En effet, le câble portant le numéro BEIRUT669 08 datée du 12 Mai 2008 de la part de la chargée d’affaires américaine Michel Sisson révèle que le chef des Forces Libanaises Samir Geagea a dit au cours d’une visite nocturne à l’ambassade le 12 Mai 2008, en compagnie du ministre du tourisme Joseph Sarkiss, que le comportement du Premier ministre Fouad Siniora était « excellent ».
Geagea a ajouté que les deux dirigeants du 14 mars Saad Hariri et Walid Joumblatt devraient cesser de faire pression sur Siniora pour qu’il préside une réunion du conseil des ministres dans le but de revenir sur ses deux décisions controversées, à savoir le remplacement du directeur de la sécurité de l’aéroport et l’annonce de l’illégalité du réseau des télécommunications du Hezbollah.
Geagea: j’œuvre avec Rifi pour acheter des munitions aux combattants des Forces Libanaises
Sisson souligne que « Geagea croit que la délégation de la Ligue arabe, dirigée par le Qatar, pourrait être très utile si elle arrivait à Beyrouth le 14 Mai pour présenter un projet sérieux, au lieu de se contenter d’entendre. Enfin de compte, une stratégie à long terme visant à écraser le Hezbollah est nécessaire », a déclaré Geagea.

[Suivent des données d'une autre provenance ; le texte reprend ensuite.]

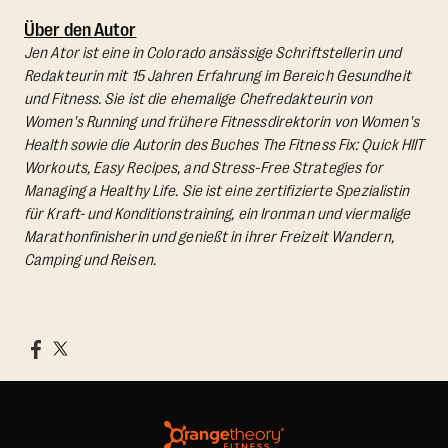
Über den Autor
Jen Ator ist eine in Colorado ansässige Schriftstellerin und
Redakteurin mit 15 Jahren Erfahrung im Bereich Gesundheit
und Fitness. Sie ist die ehemalige Chefredakteurin von
Women's Running und frühere Fitnessdirektorin von Women's
Health sowie die Autorin des Buches
The Fitness Fix: Quick HIIT
Workouts, Easy Recipes, and Stress-Free Strategies for
Managing a Healthy Life.
Sie ist eine zertifizierte Spezialistin
für Kraft- und Konditionstraining, ein Ironman und viermalige
Marathonfinisherin und genießt in ihrer Freizeit Wandern,
Camping und Reisen.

« Il nous a dit qu’il œuvre avec le directeur des forces de sécurité intérieure, le général Ashraf Rifi (allié de Saad Hariri) pour acheter des munitions aux milices des Forces Libanaises et aux combattants du parti progressiste socialiste de Joumblatt », ajoute Sisson dans ce câble.

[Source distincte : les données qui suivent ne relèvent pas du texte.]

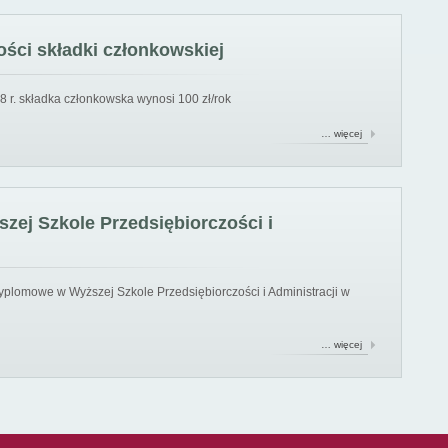
ści składki członkowskiej
8 r. składka członkowska wynosi 100 zł/rok
… więcej
ej Szkole Przedsiębiorczości i
yplomowe w Wyższej Szkole Przedsiębiorczości i Administracji w
… więcej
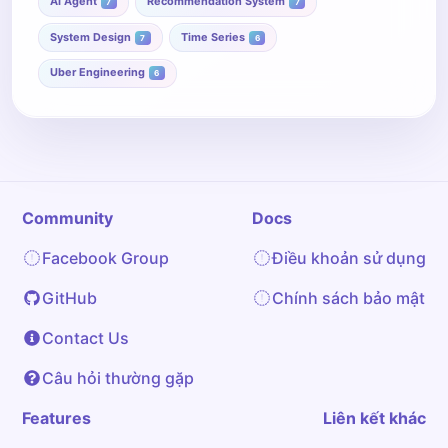
AI Agent
Recommendation System
7
7
System Design
Time Series
7
6
Uber Engineering
6
Community
Docs
Facebook Group
Điều khoản sử dụng
GitHub
Chính sách bảo mật
Contact Us
Câu hỏi thường gặp
Features
Liên kết khác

Cette dernière a de plus rapporté de Samir Geagea qu’il avait visité Fouad Siniora pour le convaincre de convoquer le cabinet ministériel à une réunion afin de discuter d’une possible abolition des deux décisions prises le 25 Mai, et liées au remplacement du directeur de la sécurité de l’aéroport et l’annonce de l’illégalité du réseau des télécommunications du Hezbollah. Siniora a rejeté sa demande et il lui a dit que le gouvernement ne pouvait pas revenir sur ses deux décisions sans une garantie sérieuse quant au retrait de l‘opposition des rues et de la route de l’aéroport. Geagea a dit que Siniora menaçait de démissionner juste pour son refus de retirer les deux décisions. De plus, Geagea a estimé que « les forces du 14 mars ont subi assez d’humiliation à ce jour ».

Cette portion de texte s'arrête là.